There are a few perennial issues. I need Commercial Road to be resurfaced. I have written to the former Minister for Infrastructure and Transport and the current Minister for Infrastructure and Transport. This is a key road in Salisbury, used by a lot of trucks and cars every single day. Please resurface Commercial Road. There is the issue we have with Nurlutta, which is used by many people who go to Bedford industries every day. One side of the Nurlutta train station is disability compliant and the other side is not. There was a very nasty accident involving one of my constituents. I ask the minister to please fix this up.
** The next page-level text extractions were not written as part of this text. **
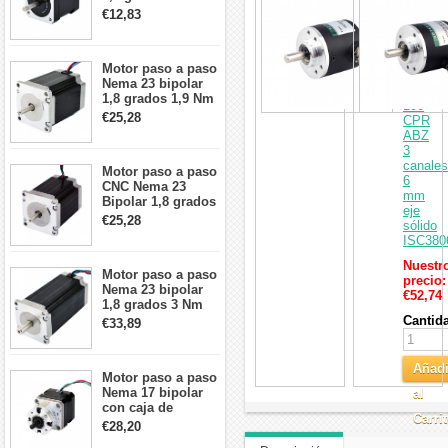
rotatori
2A 42x48mm 4
€12,83
de
cables compatible
motor
con impresora
paso
3D/CNC
a
Motor paso a paso
paso
Nema 23 bipolar
increme
1,8 grados 1,9 Nm
100
2,8 A 3,2 V
€25,28
CPR
57x57x76mm 4
ABZ
cables
3
canales
Motor paso a paso
6
CNC Nema 23
mm
Bipolar 1,8 grados
eje
1,9 Nm 3A 3,36 V
€25,28
sólido
57x57x76mm 4
ISC380
cables
Nuestr
Motor paso a paso
precio:
Nema 23 bipolar
€52,74
1,8 grados 3 Nm
4,2A 57x57x114mm
Cantid
€33,89
motor paso a paso
CNC de 4 cables
Añadi
Motor paso a paso
Nema 17 bipolar
al
con caja de
Carri
cambios planetaria
€28,20
5:1 longitud 33mm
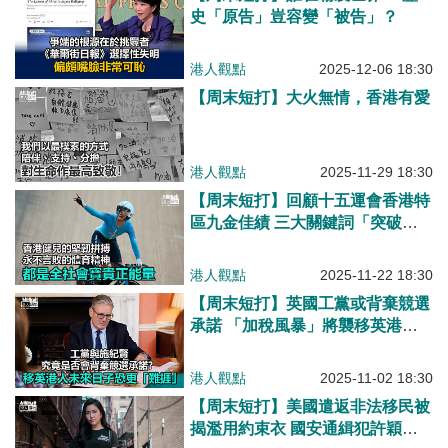
史「原告」豈容變「被告」？
港人觀點
2025-12-06 18:30
【周末短打】大火無情，香港有愛
港人觀點
2025-11-29 18:30
【周末短打】回顧十五運會香港特
區九金佳績 三大關鍵詞「突破、
傳承、榮耀」
港人觀點
2025-11-22 18:30
【周末短打】英國工黨或背棄競選
承諾 「加稅風暴」將襲移英港
人！
港人觀點
2025-11-02 18:30
【周末短打】美國遣返非法移民被
揭濫用約束衣 國安通緝犯許穎婷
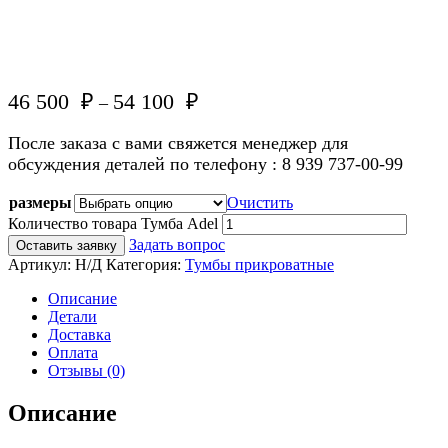
46 500
₽
54 100
₽
–
После заказа с вами свяжется менеджер для
обсуждения деталей по телефону : 8 939 737-00-99
размеры
Очистить
Количество товара Тумба Adel
Задать вопрос
Оставить заявку
Артикул:
Н/Д
Категория:
Тумбы прикроватные
Описание
Детали
Доставка
Оплата
Отзывы (0)
Описание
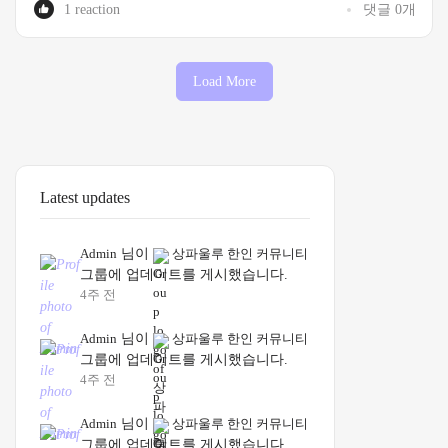
1 reaction
댓글 0개
Load More
Latest updates
Admin
님이
상파울루 한인 커뮤니티
그룹에 업데이트를 게시했습니다.
4주 전
Admin
님이
상파울루 한인 커뮤니티
그룹에 업데이트를 게시했습니다.
4주 전
Admin
님이
상파울루 한인 커뮤니티
그룹에 업데이트를 게시했습니다.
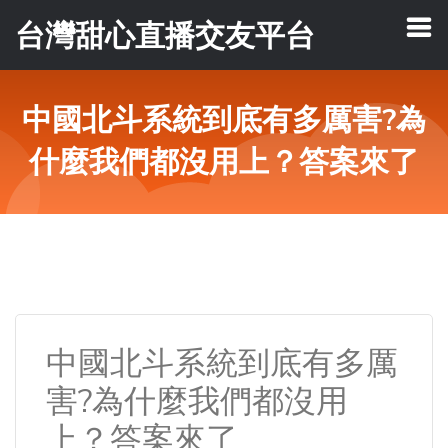
台灣甜心直播交友平台
中國北斗系統到底有多厲害?為
什麼我們都沒用上？答案來了
中國北斗系統到底有多厲
害?為什麼我們都沒用
上？答案來了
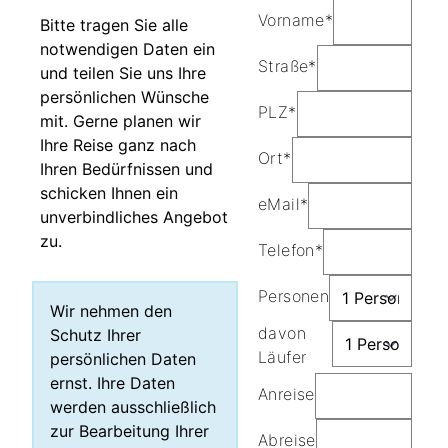
Vorname*
Bitte tragen Sie alle
notwendigen Daten ein
Straße*
und teilen Sie uns Ihre
persönlichen Wünsche
PLZ*
mit. Gerne planen wir
Ihre Reise ganz nach
Ort*
Ihren Bedürfnissen und
schicken Ihnen ein
eMail*
unverbindliches Angebot
zu.
Telefon*
Personen
Wir nehmen den
davon
Schutz Ihrer
Läufer
persönlichen Daten
ernst. Ihre Daten
Anreise
werden ausschließlich
zur Bearbeitung Ihrer
Abreise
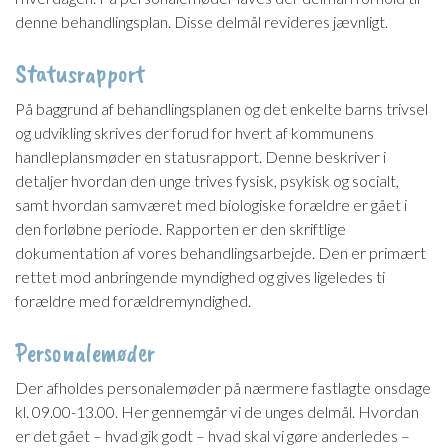
denne behandlingsplan. Disse delmål revideres jævnligt.
​Statusrapport
På baggrund af behandlingsplanen og det enkelte barns trivsel
og udvikling skrives der forud for hvert af kommunens
handleplansmøder en statusrapport. Denne beskriver i
detaljer hvordan den unge trives fysisk, psykisk og socialt,
samt hvordan samværet med biologiske forældre er gået i
den forløbne periode. Rapporten er den skriftlige
dokumentation af vores behandlingsarbejde. Den er primært
rettet mod anbringende myndighed og gives ligeledes ti
forældre med forældremyndighed.
​Personalemøder
Der afholdes personalemøder på nærmere fastlagte onsdage
kl. 09.00-13.00. Her gennemgår vi de unges delmål. Hvordan
er det gået – hvad gik godt – hvad skal vi gøre anderledes –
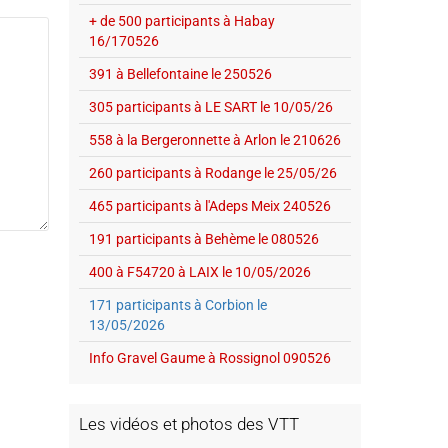
+ de 500 participants à Habay
16/170526
391 à Bellefontaine le 250526
305 participants à LE SART le 10/05/26
558 à la Bergeronnette à Arlon le 210626
260 participants à Rodange le 25/05/26
465 participants à l'Adeps Meix 240526
191 participants à Behème le 080526
400 à F54720 à LAIX le 10/05/2026
171 participants à Corbion le
13/05/2026
Info Gravel Gaume à Rossignol 090526
Les vidéos et photos des VTT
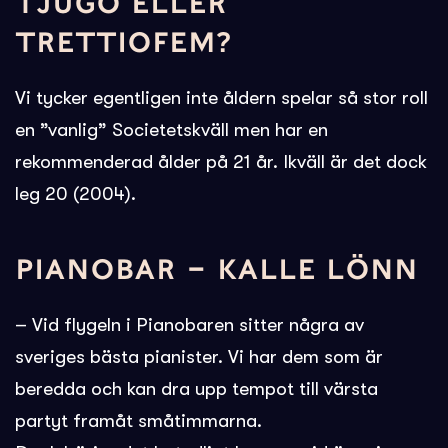
TJUGO ELLER
TRETTIOFEM?
Vi tycker egentligen inte åldern spelar så stor roll
en ”vanlig” Societetskväll men har en
rekommenderad ålder på 21 år. Ikväll är det dock
leg 20 (2004).
PIANOBAR – KALLE LÖNN
– Vid flygeln i Pianobaren sitter några av
sveriges bästa pianister. Vi har dem som är
beredda och kan dra upp tempot till värsta
partyt framåt småtimmarna.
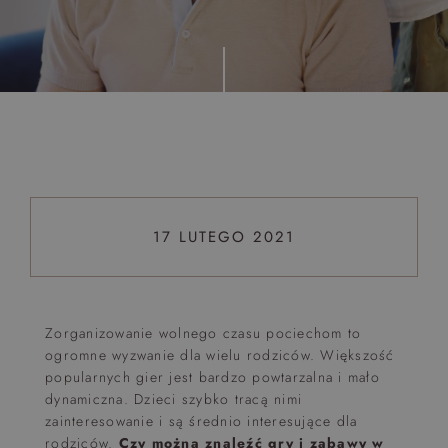
Top 5 bestsellers
WAKACJE nad morzem - Wyspa Skarbów - Pełne
atrakcji Lato 2026
Program odchudzający Start
Program odchudzający SPA Deluxe
Sylwester w klimacie Moulin Rouge - pobyt z balem -
FIRST MINUTE
17 LUTEGO 2021
SPA dla przyjaciółek
PIESKI MILE WIDZIANE
PET FRIENDLY
Zorganizowanie wolnego czasu pociechom to
ogromne wyzwanie dla wielu rodziców. Większość
popularnych gier jest bardzo powtarzalna i mało
dynamiczna. Dzieci szybko tracą nimi
zainteresowanie i są średnio interesujące dla
rodziców.
Czy można znaleźć gry i zabawy w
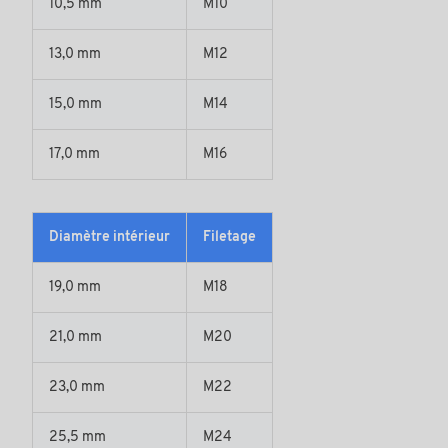
10,5 mm
M10
13,0 mm
M12
15,0 mm
M14
17,0 mm
M16
Diamètre intérieur
Filetage
19,0 mm
M18
21,0 mm
M20
23,0 mm
M22
25,5 mm
M24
It would be remiss of me not to raise the perennial issue of the Park Terrace railway crossing. It is something that holds up a lot of traffic in the area of Salisbury. It is one of those things that adds to congestion every single day. I ask that it continue to be advanced on the Infrastructure Australia list and be supported. Finally, there is my concern about no workforce support programs with the closure of SA Structural and the ending of 200 jobs in the north. How is this government supporting workforces that have been shattered and closed?

Time expired.

The Hon. D.C. VAN HOLST PELLEKAAN (Stuart—Minister for Energy and Mining) (21:53): I thank all those speakers who have made a contribution to this stage of the debate. There will be an opportunity for 10-minute grieves for all speakers on this same topic, so anybody who has chosen not to speak up until this point will have another opportunity to make a contribution. I have certainly made sure that all opposition members, including Labor and Independent members of the opposition, were aware that their chance for a 20-minute contribution was tonight but also that their chance for a 10-minute contribution will come tomorrow. I thank all members who have made a contribution.

Bill read a second time.

Supply Grievances

The Hon. D.C. VAN HOLST PELLEKAAN (Stuart—Minister for Energy and Mining) (21:55): I move:

That the house note grievances.

Debate adjourned on motion of Dr Harvey.


At 21:56 the house adjourned until Wednesday 5 May 2021 at 10:30.